The calculation of economic efficiency of the possible implementation of the proposed design of current collector, for example, for passenger electric locomotive CS7 made by the method[21] showed that in the year can be produced cost savings associated with the renovation of the susceptor in the amount of 212 thousand rubles in a year on one a locomotive.

5. Deduction

Results of probe are recommended for further studying, completion and possible introduction of a perspective design of a current collector at the enterprises of heavy mechanical engineering and JSC «Russian Railways» serially issued, repairing and operating not only electric locomotives, but also electric trains, and also in systems of VSNT of domestic and foreign production.

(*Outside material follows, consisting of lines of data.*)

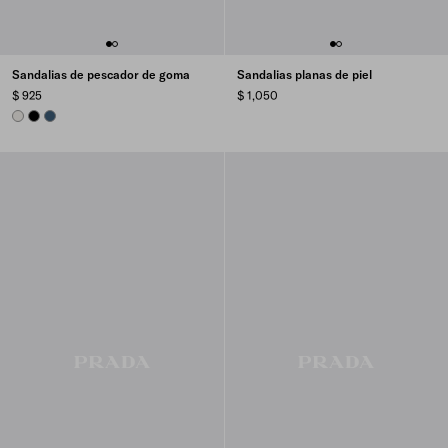
Sandalias de pescador de goma
Sandalias planas de piel
$ 925
$ 1,050
PANAMA
BLACK
AVIATION BLUE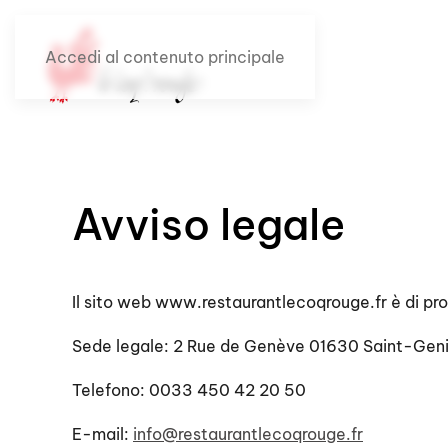
Accedi al contenuto principale
Avviso legale
Il sito web www.restaurantlecoqrouge.fr è di p
Sede legale: 2 Rue de Genève 01630 Saint-Geni
Telefono: 0033 450 42 20 50
E-mail:
info@restaurantlecoqrouge.fr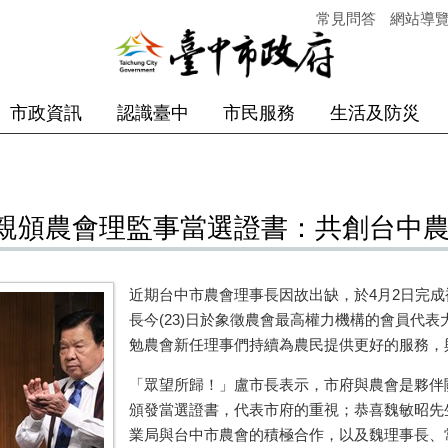
常見問答
網站導
市政資訊
認識臺中
市民服務
生活及防災
親頒農會理監事當選證書：共創台中
近期台中市農會理事長因故出缺，於4月2日完成
長今(23)日於象徵農會最高權力機構的會員代
勉農會新任理事們持續為農民提供更好的服務，
「眾望所歸！」盧市長表示，市府與農會是夥伴
頒發當選證書，代表市府的重視；恭喜魏敏昭先
業局與台中市農會的積極合作，以及魏理事長、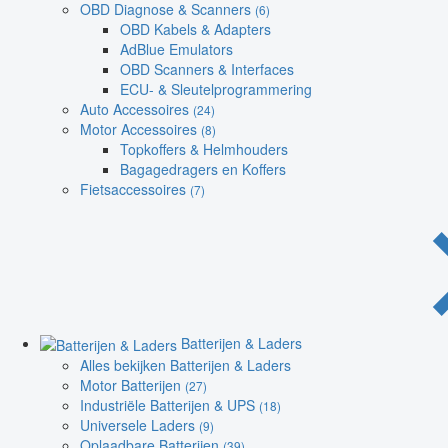
OBD Diagnose & Scanners
(6)
OBD Kabels & Adapters
AdBlue Emulators
OBD Scanners & Interfaces
ECU- & Sleutelprogrammering
Auto Accessoires
(24)
Motor Accessoires
(8)
Topkoffers & Helmhouders
Bagagedragers en Koffers
Fietsaccessoires
(7)
Batterijen & Laders
Alles bekijken Batterijen & Laders
Motor Batterijen
(27)
Industriële Batterijen & UPS
(18)
Universele Laders
(9)
Oplaadbare Batterijen
(39)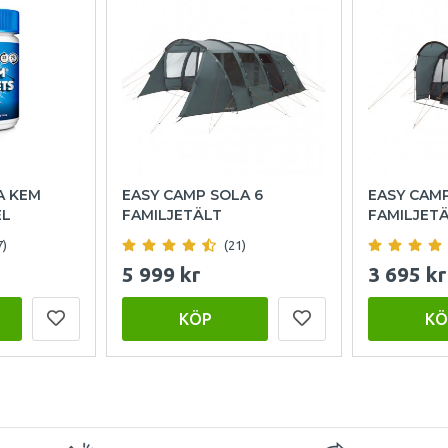
A KEM
EASY CAMP SOLA 6
EASY CAM
EL
FAMILJETÄLT
FAMILJET
7)
(21)
5 999 kr
3 695 kr
KÖP
KÖ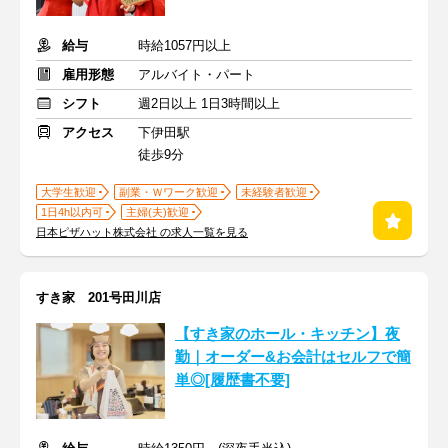
給与
時給1057円以上
雇用形態
アルバイト・パート
シフト
週2日以上 1日3時間以上
アクセス
下伊田駅
徒歩9分
大学生歓迎
副業・Ｗワーク歓迎
未経験者歓迎
1日4h以内可
主婦(夫)歓迎
日本ピザハット株式会社 の求人一覧を見る
すき家 201号田川店
【すき家のホール・キッチン】夜
勤｜オーダー&お会計はセルフで簡
単◎[履歴書不要]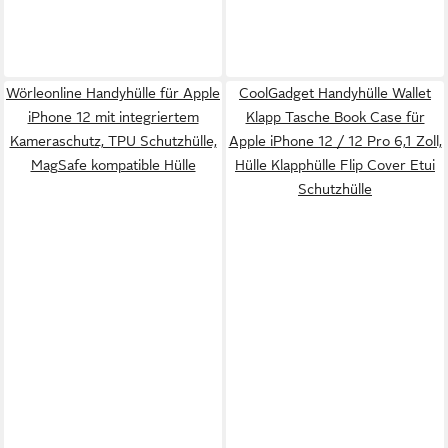
Wörleonline Handyhülle für Apple
CoolGadget Handyhülle Wallet
iPhone 12 mit integriertem
Klapp Tasche Book Case für
Kameraschutz, TPU Schutzhülle,
Apple iPhone 12 / 12 Pro 6,1 Zoll,
MagSafe kompatible Hülle
Hülle Klapphülle Flip Cover Etui
Schutzhülle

The computer program is developed for calculation of the above characteristics of the proposed technical solution with Delphi language use which is approved on an example shown above. It should be noted also that the settlement parameters determined by this technique, are approximate and can't be recommended for momentary application and therefore for a final assessment of efficiency of use of the proposed technical solution it is necessary to carry out its broad tests for working capacity and efficiency of use.